とはいえ、“ハーヴェイ卿”の正体と〈毒殺魔の話〉が嘘だということは確実なわけで、物語の焦点は“なぜ嘘が現実になったのか?”へと移っていくことになります。そこで提示されるのが、“〈毒殺魔の話〉を信じた犯人がレスリーに罪を着せようとした”という構図で、シンシアやアッシュ卿などのように毒殺魔の話を信じた(ままの)人物が存在することもあって、非常に納得しやすいものになっています。
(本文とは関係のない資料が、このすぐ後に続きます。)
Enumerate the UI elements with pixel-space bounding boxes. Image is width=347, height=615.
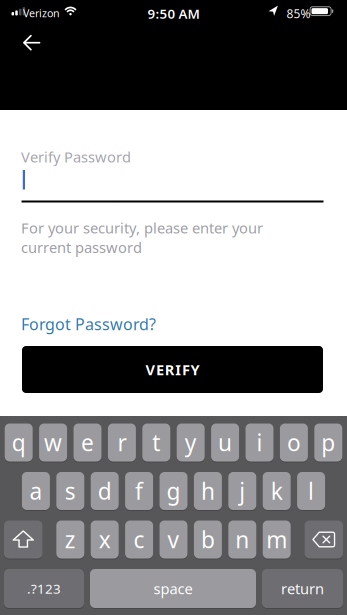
staticText: m bbox=[266, 524, 287, 554]
staticText: a bbox=[29, 476, 42, 506]
staticText: c bbox=[134, 524, 145, 554]
staticText: l bbox=[308, 476, 314, 506]
staticText: space bbox=[154, 579, 192, 598]
staticText: q bbox=[12, 427, 26, 458]
staticText: Verizon bbox=[23, 6, 60, 20]
button[interactable]: s bbox=[56, 472, 84, 510]
staticText: e bbox=[81, 427, 94, 458]
staticText: n bbox=[235, 524, 249, 554]
staticText: i bbox=[256, 427, 262, 458]
button[interactable]: v bbox=[160, 520, 188, 558]
button[interactable]: Delete bbox=[304, 520, 343, 558]
button[interactable]: p bbox=[314, 424, 342, 462]
staticText: o bbox=[287, 427, 301, 458]
staticText: VERIFY bbox=[146, 360, 200, 379]
button[interactable]: Shift bbox=[4, 520, 42, 558]
staticText: y bbox=[185, 427, 197, 458]
staticText: current password bbox=[21, 238, 142, 257]
staticText: For your security, please enter your bbox=[21, 218, 263, 238]
staticText: v bbox=[168, 524, 180, 554]
staticText: s bbox=[65, 476, 76, 506]
button[interactable]: k bbox=[263, 472, 291, 510]
button[interactable]: m bbox=[263, 520, 291, 558]
button[interactable]: x bbox=[91, 520, 119, 558]
staticText: return bbox=[281, 579, 324, 598]
button[interactable]: e bbox=[74, 424, 102, 462]
staticText: Forgot Password? bbox=[21, 314, 156, 335]
button[interactable]: space bbox=[90, 569, 256, 608]
staticText: b bbox=[201, 524, 215, 554]
staticText: h bbox=[201, 476, 215, 506]
button[interactable]: Back bbox=[12, 27, 52, 59]
button[interactable]: return bbox=[262, 569, 343, 608]
button[interactable]: i bbox=[246, 424, 274, 462]
button[interactable]: w bbox=[39, 424, 67, 462]
staticText: d bbox=[98, 476, 112, 506]
staticText: 85% bbox=[286, 6, 310, 22]
staticText: u bbox=[218, 427, 232, 458]
staticText: x bbox=[99, 524, 111, 554]
button[interactable]: n bbox=[228, 520, 256, 558]
button[interactable]: q bbox=[5, 424, 33, 462]
button[interactable]: .?123 bbox=[4, 569, 84, 608]
staticText: 9:50 AM bbox=[148, 5, 200, 22]
button[interactable]: o bbox=[280, 424, 308, 462]
staticText: w bbox=[44, 427, 62, 458]
button[interactable]: VERIFY bbox=[22, 346, 323, 393]
staticText: p bbox=[321, 427, 335, 458]
button[interactable]: z bbox=[56, 520, 84, 558]
button[interactable]: r bbox=[108, 424, 136, 462]
staticText: j bbox=[239, 476, 245, 506]
staticText: k bbox=[271, 476, 283, 506]
staticText: Verify Password bbox=[21, 147, 131, 166]
button[interactable]: a bbox=[22, 472, 50, 510]
button[interactable]: l bbox=[297, 472, 325, 510]
button[interactable]: c bbox=[125, 520, 153, 558]
button[interactable]: h bbox=[194, 472, 222, 510]
staticText: z bbox=[65, 524, 76, 554]
button[interactable]: g bbox=[160, 472, 188, 510]
button[interactable]: u bbox=[211, 424, 239, 462]
staticText: .?123 bbox=[27, 580, 61, 597]
button[interactable]: y bbox=[177, 424, 205, 462]
staticText: f bbox=[135, 476, 143, 506]
button[interactable]: b bbox=[194, 520, 222, 558]
button[interactable]: d bbox=[91, 472, 119, 510]
staticText: t bbox=[152, 427, 160, 458]
staticText: r bbox=[117, 427, 126, 458]
button[interactable]: t bbox=[142, 424, 170, 462]
staticText: g bbox=[166, 476, 180, 506]
button[interactable]: j bbox=[228, 472, 256, 510]
button[interactable]: Forgot Password? bbox=[21, 314, 156, 335]
button[interactable]: f bbox=[125, 472, 153, 510]
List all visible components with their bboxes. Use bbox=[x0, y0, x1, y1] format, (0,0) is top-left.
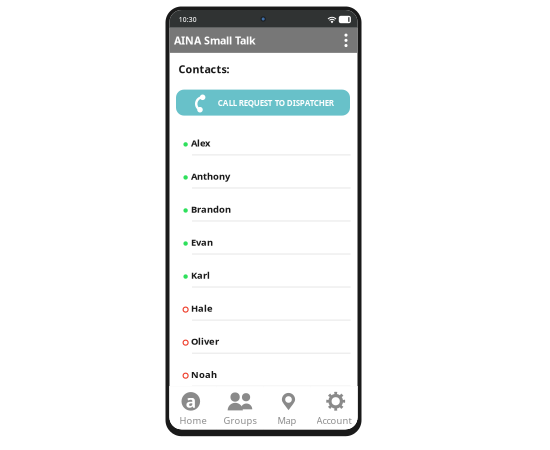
button[interactable]: Map bbox=[264, 386, 310, 429]
button[interactable]: a bbox=[170, 386, 216, 429]
staticText: 10:30 bbox=[179, 15, 197, 24]
button[interactable]: Hale bbox=[183, 293, 351, 326]
button[interactable]: Alex bbox=[183, 128, 351, 161]
staticText: Anthony bbox=[191, 170, 230, 182]
staticText: Contacts: bbox=[178, 62, 229, 76]
staticText: AINA Small Talk bbox=[174, 33, 256, 47]
staticText: Home bbox=[180, 414, 206, 427]
staticText: Groups bbox=[224, 414, 256, 427]
button[interactable]: Groups bbox=[216, 386, 264, 429]
button[interactable]: Oliver bbox=[183, 326, 351, 359]
staticText: CALL REQUEST TO DISPATCHER bbox=[218, 98, 334, 108]
button[interactable]: CALL REQUEST TO DISPATCHER bbox=[176, 90, 350, 116]
staticText: Noah bbox=[191, 368, 217, 380]
staticText: a bbox=[186, 390, 196, 412]
button[interactable]: Anthony bbox=[183, 161, 351, 194]
staticText: Alex bbox=[191, 137, 210, 149]
button[interactable]: Noah bbox=[183, 359, 351, 392]
staticText: Oliver bbox=[191, 335, 219, 347]
staticText: Hale bbox=[191, 302, 213, 314]
staticText: Brandon bbox=[191, 203, 231, 215]
button[interactable]: Evan bbox=[183, 227, 351, 260]
button[interactable]: Brandon bbox=[183, 194, 351, 227]
button[interactable]: More options bbox=[337, 28, 355, 53]
staticText: Evan bbox=[191, 236, 213, 248]
button[interactable]: Account bbox=[310, 386, 358, 429]
button[interactable]: Karl bbox=[183, 260, 351, 293]
staticText: Account bbox=[316, 414, 352, 427]
staticText: Karl bbox=[191, 269, 210, 281]
staticText: Map bbox=[278, 414, 296, 427]
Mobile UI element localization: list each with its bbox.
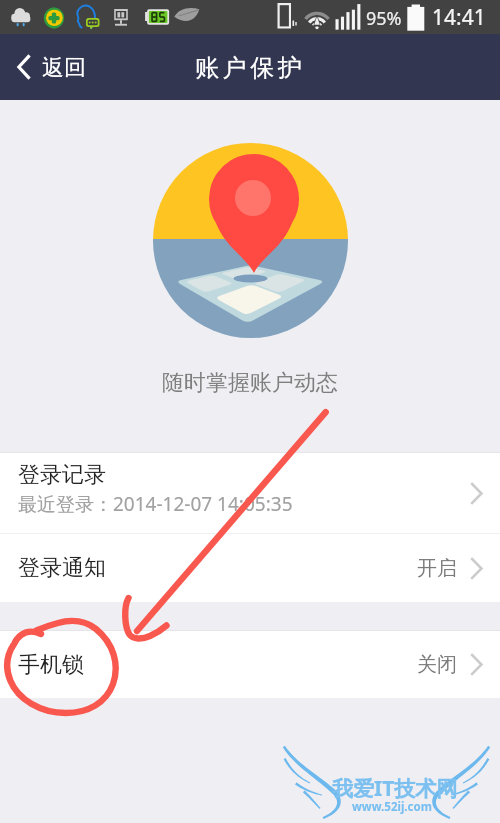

この構図は、実際には“虚構”である〈毒殺魔の話〉を“現実”のものとして受け取った犯人が、“ハーヴェイ卿”を殺したのがレスリーだと見せかけるために〈毒殺魔の話〉を再現したというもので、犯人は“現実”を事件に取り込んで偽の真相を補強しようとした、ということになります。これは、「ヴァンパイアの塔」の結末(オチ)を踏まえてそれを巧みに展開したものといえるでしょう。
ところが最後に明かされるのは、“〈毒殺魔の話〉が嘘だと知っている犯人が、「〈毒殺魔の話〉を信じている人物が犯人」と見せかけようとした”という何ともひねくれた真相です。結局のところ犯人は、嘘だということが露見することまでを前提に〈毒殺魔の話〉を再現したわけで、いわば〈毒殺魔の話〉が“虚構”として事件に取り込まれた、ある意味メタフィクショナルな真相だといえるように思います。少なくとも「ヴァンパイアの塔」の結末(オチ)からは遠くかけ離れたもので、単なる水増しや引き延ばしとは一線を画した見事なリメイクというべきでしょう。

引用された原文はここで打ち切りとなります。